Bajo
el descriptivo apelativo de La Manga se encierra un curioso capricho
orográfico que ha venido siendo uno de los símbolos que
mejor identifican el litoral murciano como enclave turístico:
un cordón extendido a lo largo de, aproximadamente, 24 km entre
Cabo de Palos y la Punta del Mojón, que pone límites naturales
a la laguna de agua salada conocida como Mar Menor. En su origen,
lo que actualmente se conoce como La Manga del Mar Menor fue una bahía
abierta al Mediterráneo; en sus extremos, escollos de rocas volcánicas
fueron actuando paulatinamente como frenos de arenas y sedimentos arrastrados
por las corrientes marinas, hasta conformar una columna arenosa de dunas
y vegetación agreste y extensas playas bañadas por dos
mares, el Mediterráneo y el Menor. La Manga es una estrecha franja
de terreno cuya anchura varía entre 200 metros y 1 kilómetro
y medio. Está cortada por canales naturales que mantienen el
contacto entre los dos mares; las llamadas golas permiten la entrada
en el agua del Mediterráneo en la laguna. Como tal espacio, se
mantuvo virgen hasta la década de los años sesenta, cuando
se produce el "descubrimiento" de La Manga como enclave turístico,
experimentando una transformación con la urbanización
de la zona y la construcción de infraestructuras turísticas.

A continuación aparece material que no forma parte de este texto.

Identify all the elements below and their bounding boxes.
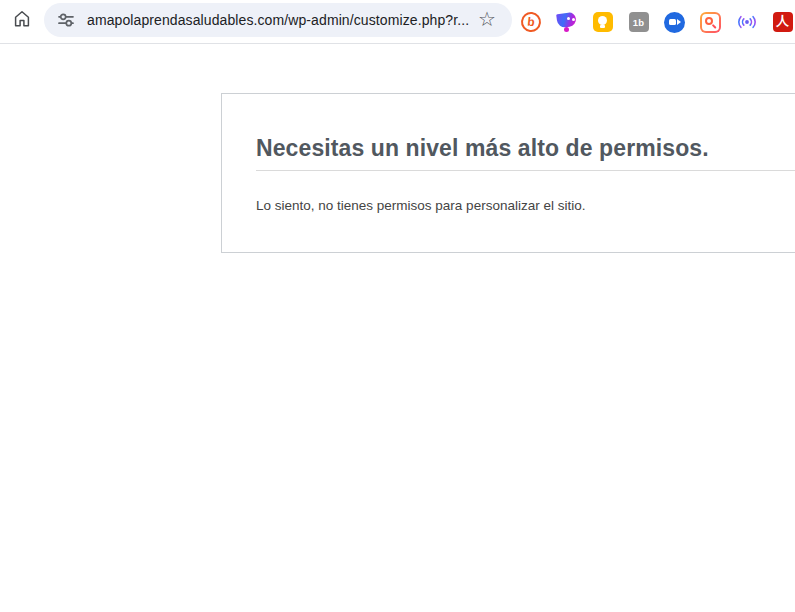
error-title: Necesitas un nivel más alto de permisos. — [256, 135, 795, 171]
address-bar[interactable]: amapolaprendasaludables.com/wp-admin/cus… — [44, 3, 512, 37]
ghost-icon — [556, 11, 577, 33]
camera-icon — [664, 12, 685, 33]
bitly-b-icon: b — [520, 11, 542, 33]
search-icon — [700, 12, 721, 33]
home-button[interactable] — [10, 9, 34, 33]
acrobat-a-icon: 人 — [773, 12, 793, 32]
blue-camera-extension-icon[interactable] — [664, 0, 685, 44]
home-icon — [12, 9, 32, 33]
tb-label-icon: 1b — [629, 12, 649, 32]
tb-gray-extension-icon[interactable]: 1b — [628, 0, 649, 44]
lightbulb-icon — [593, 12, 613, 32]
broadcast-icon — [735, 12, 759, 32]
tune-icon[interactable] — [56, 10, 76, 30]
purple-ghost-extension-icon[interactable] — [556, 0, 577, 44]
gradient-search-extension-icon[interactable] — [700, 0, 721, 44]
keep-notes-extension-icon[interactable] — [592, 0, 613, 44]
wp-error-box: Necesitas un nivel más alto de permisos.… — [221, 93, 795, 253]
acrobat-extension-icon[interactable]: 人 — [772, 0, 793, 44]
extensions-row: b 1b — [520, 0, 793, 44]
broadcast-signal-extension-icon[interactable] — [736, 0, 757, 44]
error-message: Lo siento, no tienes permisos para perso… — [256, 197, 795, 216]
star-icon[interactable]: ☆ — [478, 9, 496, 29]
url-text: amapolaprendasaludables.com/wp-admin/cus… — [87, 12, 469, 28]
bitly-extension-icon[interactable]: b — [520, 0, 541, 44]
browser-toolbar: amapolaprendasaludables.com/wp-admin/cus… — [0, 0, 795, 44]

Hoy en día todo lo que alberga La Manga está pensado para
hacer la estancia más agradable al visitante. Unas dotaciones
hoteleras completas con una red de establecimientos con la máxima
calificación (un hotel de cinco estrellas, entre otros), situados
en puntos estratégicos, complejos residenciales de apartamentos,
puertos náuticos, escuelas de vela, centros de recreo, supermercados,
tiendas, bares, discotecas... todo lo necesario para el que busca unas
vacaciones plenas. En épocas de invierno y otoño, La Manga
continúa funcionando, ya que posee una población constante
durante todo el año. El invierno es ideal para los que buscan
tranquilidad, disponiendo de las infraestructuras y servicios necesarios.
Por su propia condición de enclave entre
dos mares, La Manga es también un lugar idóneo para
la práctica de los deportes relacionados con la náutica.
Escuelas de vela y esquí con cursos periódicos, windsurf
y catamaranes. En el Mediterráneo disfrutarán los que
prefieren un fuerte oleaje para deslizarse con las tablas de windsurf;
además, toda la costa ofrece una serie de zonas óptimas
y perfectamente delimitadas para la práctica del submarinismo,
como Cabo de Palos y profundidades rocosas junto a la Isla Grosa.
Además, los que acudan a esta zona podrán
disfrutar de todas las ventajas de la Estación Náutica
del Mar Menor que, siguiendo el concepto de las estaciones de esquí,
ofrece un conjunto de infraestructuras náuticas, deportivas
y turísticas, hoteles y alojamientos y establecimientos de
formación y ocio agrupados en un espacio común: toda
la Ribera del Mar Menor y La Manga. Las excepcionales condiciones
climatológicas de la zona -315 días de sol al año
y 18ºC de temperatura media anual- son óptimas para la
práctica continuada de actividades náuticas.